If you want to become a filmmaker you can buy a camera, get some gear and start shooting, but making a movie requires something more than that. If your goal is to shoot a picture without a big crew and a big budget, you need to think out of the box. There are many opportunities for indie filmmakers and things that you can do in order to save some money and you should definitely use what you've got. B&H uploaded a 1-hour long video seminar on this topic. It provides some information on how to take a personal project from concept to reality and maximize its potential in the marketplace, but of course you will hear many more ideas and tips that you could find to be useful. If you are a talented filmmaker and you know how to tell stories, you will have big chances to succeed with your project. Anyway check out the video for more details.
"Most video seminars focus on "the gear" when talking about the DSLR as a movie making tool, but few provide a case study, showing by example how to take an idea, create a project, and monetize it. There is a high demand right now for story-driven content for the web and beyond. We live in an age where the content creator is king/queen of their content's financial destiny -- the gates to the kingdom are open to all who are willing to think outside the box and do "the work."
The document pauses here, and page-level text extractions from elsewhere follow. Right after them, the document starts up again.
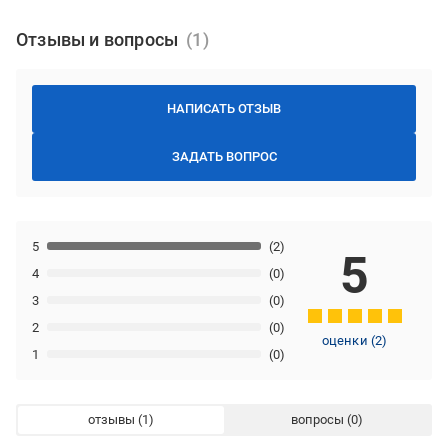
Отзывы и вопросы
НАПИСАТЬ ОТЗЫВ
ЗАДАТЬ ВОПРОС
5
(2)
5
4
(0)
3
(0)
2
(0)
оценки
(
2
)
1
(0)
отзывы
вопросы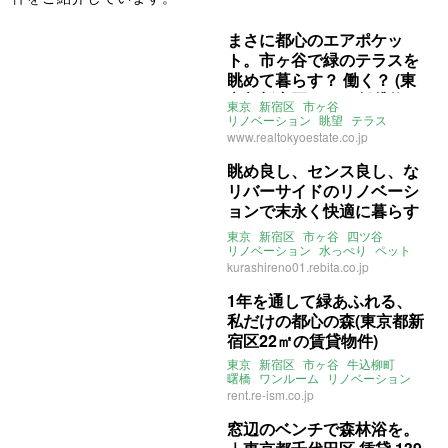
まさに都心のエアポケッ
ト。市ヶ谷で緑のテラスを
眺めて暮らす？ 働く？ (東
京都新宿区30㎡の賃貸物
東京
新宿区
市ヶ谷
件)
リノベーション
眺望
テラス
ワンルーム
事務所利用可
www.realtokyoestate.co.jp
SOHO可
一人暮らし
賃貸
眺め良し、センス良し、な
リバーサイドのリノベーシ
ョンで末永く快適に暮らす
（東京都新宿区33㎡の売買
東京
新宿区
市ヶ谷
四ツ谷
物件）
リノベーション
水っぺり
ペット
ナチュラル
ライター：葱山紫蘇子
kurashireno01.rebita.co.jp
株式会社リビタ
売買
1年を通して緑あふれる、
私だけの都心の森(東京都新
宿区22㎡の賃貸物件)
東京
新宿区
市ヶ谷
牛込柳町
曙橋
ワンルーム
リノベーション
ライター：ほしりょうこ
賃貸
rent.re-ism.co.jp
窓辺のベンチで森林浴を。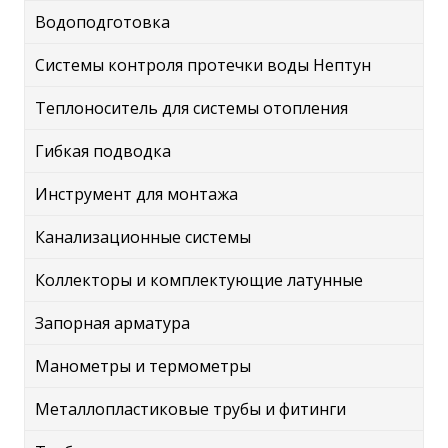
Водоподготовка
Системы контроля протечки воды Нептун
Теплоноситель для системы отопления
Гибкая подводка
Инструмент для монтажа
Канализационные системы
Коллекторы и комплектующие латунные
Запорная арматура
Манометры и термометры
Металлопластиковые трубы и фитинги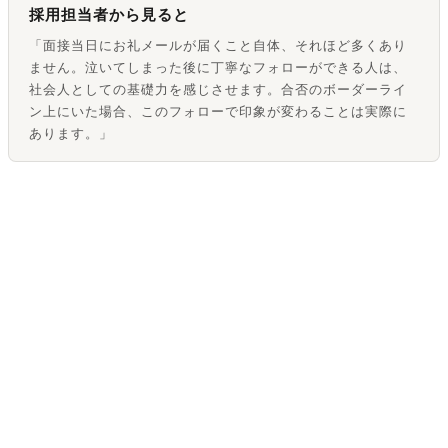
採用担当者から見ると
「面接当日にお礼メールが届くこと自体、それほど多くあり
ません。泣いてしまった後に丁寧なフォローができる人は、
社会人としての基礎力を感じさせます。合否のボーダーライ
ン上にいた場合、このフォローで印象が変わることは実際に
あります。」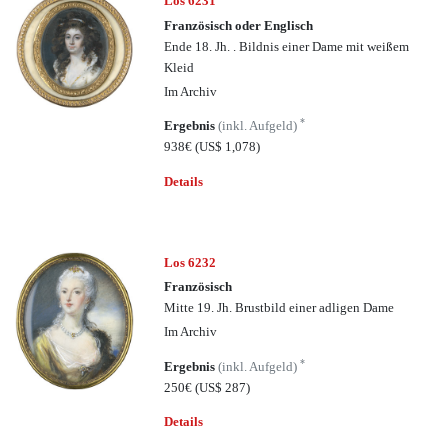
Los 6231
Französisch oder Englisch
Ende 18. Jh. . Bildnis einer Dame mit weißem
Kleid
Im Archiv
*
Ergebnis
(inkl. Aufgeld)
938€
(US$ 1,078)
Details
Los 6232
Französisch
Mitte 19. Jh. Brustbild einer adligen Dame
Im Archiv
*
Ergebnis
(inkl. Aufgeld)
250€
(US$ 287)
Details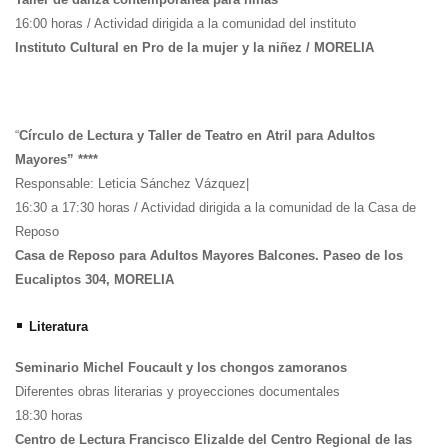
16:00 horas / Actividad dirigida a la comunidad del instituto
Instituto Cultural en Pro de la mujer y la niñez / MORELIA
“
Círculo de Lectura y Taller de Teatro en Atril para Adultos
Mayores” ****
Responsable: Leticia Sánchez Vázquez|
16:30 a 17:30 horas / Actividad dirigida a la comunidad de la Casa de
Reposo
Casa de Reposo para Adultos Mayores Balcones. Paseo de los
Eucaliptos 304, MORELIA
•
Literatura
Seminario Michel Foucault y los chongos zamoranos
Diferentes obras literarias y proyecciones documentales
18:30 horas
Centro de Lectura Francisco Elizalde del Centro Regional de las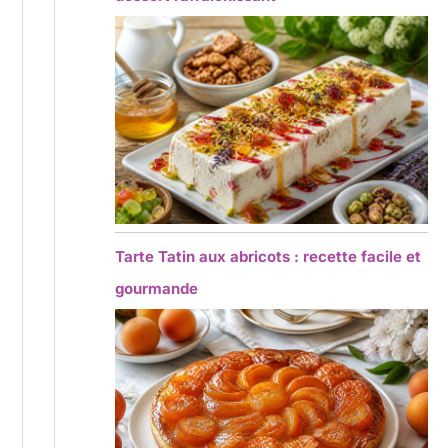
Tarte Tatin aux abricots : recette facile et
gourmande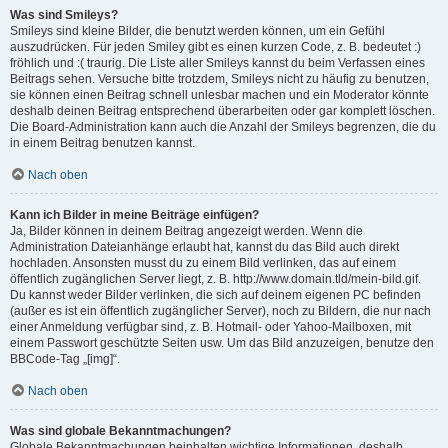
Was sind Smileys?
Smileys sind kleine Bilder, die benutzt werden können, um ein Gefühl
auszudrücken. Für jeden Smiley gibt es einen kurzen Code, z. B. bedeutet :)
fröhlich und :( traurig. Die Liste aller Smileys kannst du beim Verfassen eines
Beitrags sehen. Versuche bitte trotzdem, Smileys nicht zu häufig zu benutzen,
sie können einen Beitrag schnell unlesbar machen und ein Moderator könnte
deshalb deinen Beitrag entsprechend überarbeiten oder gar komplett löschen.
Die Board-Administration kann auch die Anzahl der Smileys begrenzen, die du
in einem Beitrag benutzen kannst.
Nach oben
Kann ich Bilder in meine Beiträge einfügen?
Ja, Bilder können in deinem Beitrag angezeigt werden. Wenn die
Administration Dateianhänge erlaubt hat, kannst du das Bild auch direkt
hochladen. Ansonsten musst du zu einem Bild verlinken, das auf einem
öffentlich zugänglichen Server liegt, z. B. http://www.domain.tld/mein-bild.gif.
Du kannst weder Bilder verlinken, die sich auf deinem eigenen PC befinden
(außer es ist ein öffentlich zugänglicher Server), noch zu Bildern, die nur nach
einer Anmeldung verfügbar sind, z. B. Hotmail- oder Yahoo-Mailboxen, mit
einem Passwort geschützte Seiten usw. Um das Bild anzuzeigen, benutze den
BBCode-Tag „[img]“.
Nach oben
Was sind globale Bekanntmachungen?
Globale Bekanntmachungen beinhalten wichtige Informationen, deshalb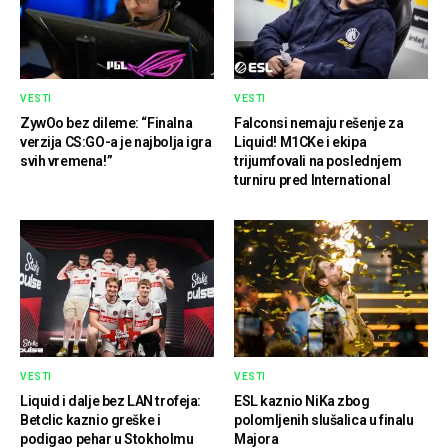
VESTI
VESTI
ZywOo bez dileme: “Finalna
Falconsi nemaju rešenje za
verzija CS:GO-a je najbolja igra
Liquid! M1CKe i ekipa
svih vremena!”
trijumfovali na poslednjem
turniru pred International
VESTI
VESTI
Liquid i dalje bez LAN trofeja:
ESL kaznio NiKa zbog
Betclic kaznio greške i
polomljenih slušalica u finalu
podigao pehar u Stokholmu
Majora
And here's some more on Gail Mooney:
"Gail Mooney's film Opening Our Eyes won Best Documentary at the 2012 Los Angeles Women's International Film Festival, Best Documentary at the 2012 Orlando Film Festival, Utopian Visionary Award at the 2012 Utopia Film Festival, and Best Humanitarian Documentary at the 2012 Bare Bones International Film Festival. In this seminar she uses the film as an example of how she made her project happen."